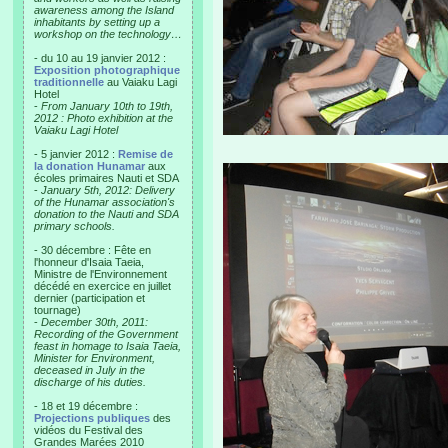
awareness among the Island
inhabitants by setting up a
workshop on the technology…
- du 10 au 19 janvier 2012 :
Exposition photographique
traditionnelle
au Vaiaku Lagi
Hotel
-
From January 10th to 19th,
2012 : Photo exhibition at the
Vaiaku Lagi Hotel
- 5 janvier 2012 :
Remise de
la donation Hunamar
aux
écoles primaires Nauti et SDA
-
January 5th, 2012: Delivery
of the Hunamar association's
donation to the Nauti and SDA
primary schools.
- 30 décembre : Fête en
l'honneur d'Isaia Taeia,
Ministre de l'Environnement
décédé en exercice en juillet
dernier (participation et
tournage)
-
December 30th, 2011:
Recording of the Government
feast in homage to Isaia Taeia,
Minister for Environment,
deceased in July in the
discharge of his duties.
- 18 et 19 décembre :
Projections publiques
des
vidéos du Festival des
Grandes Marées 2010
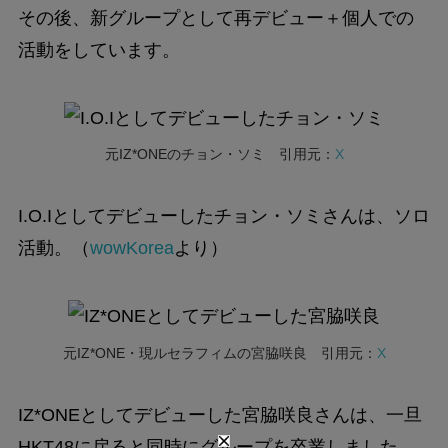
その後、新グループとして再デビュー＋個人での
活動をしています。
元IZ*ONEのチョン・ソミ 引用元：
X
I.O.Iとしてデビューしたチョン・ソミさんは、ソロ
活動。（
wowKorea
より）
元IZ*ONE・現ルセラフィムの宮脇咲良 引用元：
X
IZ*ONEとしてデビューした宮脇咲良さんは、一旦
HKT48に戻ると同時にグループを卒業しました。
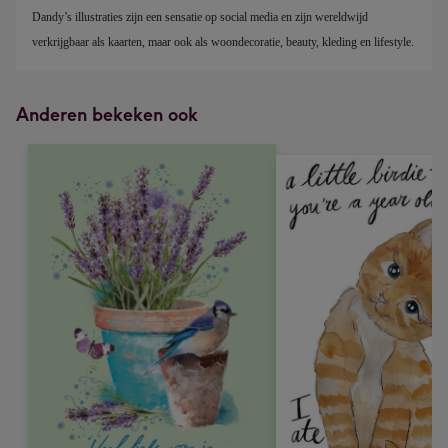
Dandy’s illustraties zijn een sensatie op social media en zijn wereldwijd 
verkrijgbaar als kaarten, maar ook als woondecoratie, beauty, kleding en lifestyle. 
Anderen bekeken ook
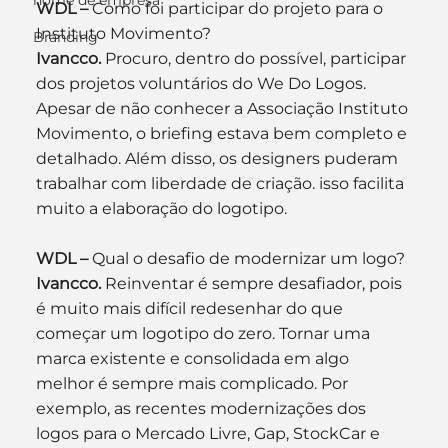
nome de empresa
WDL –
 Como foi participar do projeto para o 
Instituto Movimento?
Branding
Ivancco.
 Procuro, dentro do possível, participar 
dos projetos voluntários do We Do Logos. 
Apesar de não conhecer a Associação Instituto 
Movimento, o briefing estava bem completo e 
detalhado. Além disso, os designers puderam 
trabalhar com liberdade de criação. isso facilita 
muito a elaboração do logotipo.
WDL –
 Qual o desafio de modernizar um logo?
Ivancco.
 Reinventar é sempre desafiador, pois 
é muito mais difícil redesenhar do que 
começar um logotipo do zero. Tornar uma 
marca existente e consolidada em algo 
melhor é sempre mais complicado. Por 
exemplo, as recentes modernizações dos 
logos para o Mercado Livre, Gap, StockCar e 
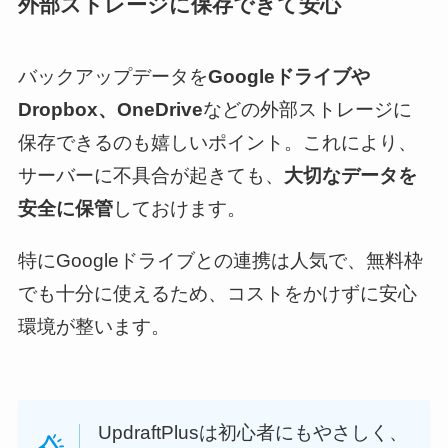
外部ストレージに保存できて安心
バックアップデータを
Googleドライブや
Dropbox、OneDrive
などの外部ストレージに
保存できるのも嬉しいポイント。これにより、
サーバーに不具合が起きても、
大切なデータを
安全に保管
しておけます。
特にGoogleドライブとの連携は人気で、無料枠
でも十分に使えるため、コストをかけずに安心
環境が整います。
UpdraftPlusは初心者にもやさしく、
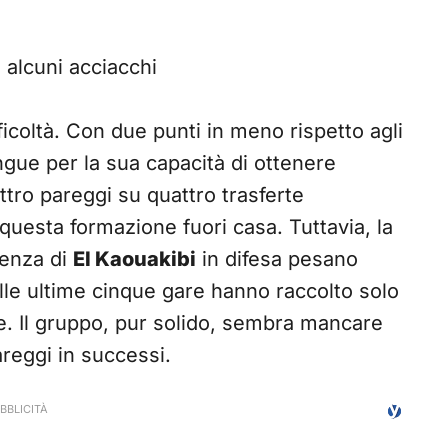
 alcuni acciacchi
ficoltà. Con due punti in meno rispetto agli
ngue per la sua capacità di ottenere
ttro pareggi su quattro trasferte
 questa formazione fuori casa. Tuttavia, la
senza di
El Kaouakibi
in difesa pesano
elle ultime cinque gare hanno raccolto solo
te. Il gruppo, pur solido, sembra mancare
areggi in successi.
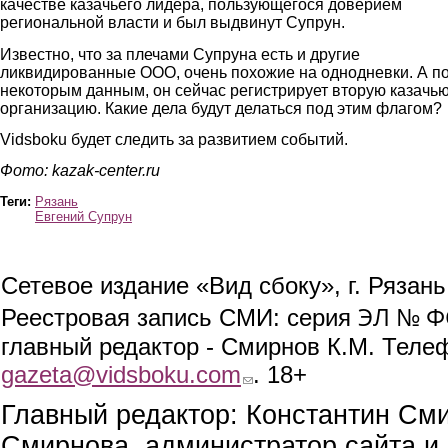
качестве казачьего лидера, пользующегося доверием
региональной власти и был выдвинут Супрун.
Известно, что за плечами Супруна есть и другие
ликвидированные ООО, очень похожие на однодневки. А п
некоторым данным, он сейчас регистрирует вторую казачь
организацию. Какие дела будут делаться под этим флагом?
Vidsboku будет следить за развитием событий.
Фото: kazak-center.ru
Теги:
Рязань
Евгений Супрун
Сетевое издание «Вид сбоку», г. Рязан
ЭЛ № ФС
Реестровая запись СМИ: серия
главный редактор - Смирнов К.М. Телефо
gazeta@vidsboku.com
(link sends e-mail)
. 18+
Главный редактор: Константин См
Смирнова, администратор сайта и 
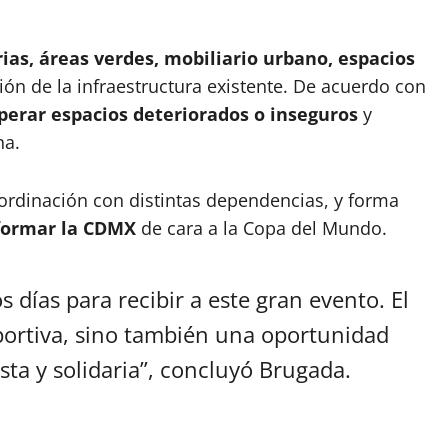
ias, áreas verdes, mobiliario urbano, espacios
ión de la infraestructura existente. De acuerdo con
perar espacios deteriorados o inseguros
y
na.
oordinación con distintas dependencias, y forma
sformar la CDMX
de cara a la Copa del Mundo.
días para recibir a este gran evento. El
portiva, sino también una oportunidad
ta y solidaria”, concluyó Brugada.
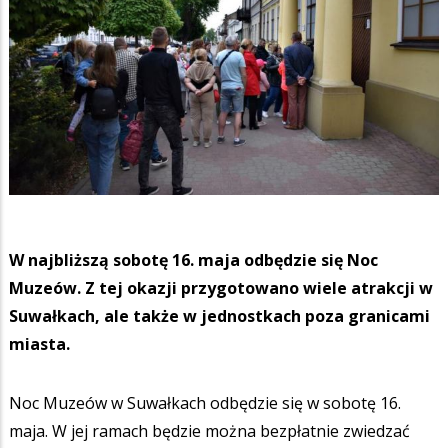
W najbliższą sobotę 16. maja odbędzie się Noc
Muzeów. Z tej okazji przygotowano wiele atrakcji w
Suwałkach, ale także w jednostkach poza granicami
miasta.
Noc Muzeów w Suwałkach odbędzie się w sobotę 16.
maja. W jej ramach będzie można bezpłatnie zwiedzać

****************

## WHAT IS REQUIRED
Each line in the material either holds the string "Nauti" or does not. State how many do, and nothing else.

## TASK ANSWER
2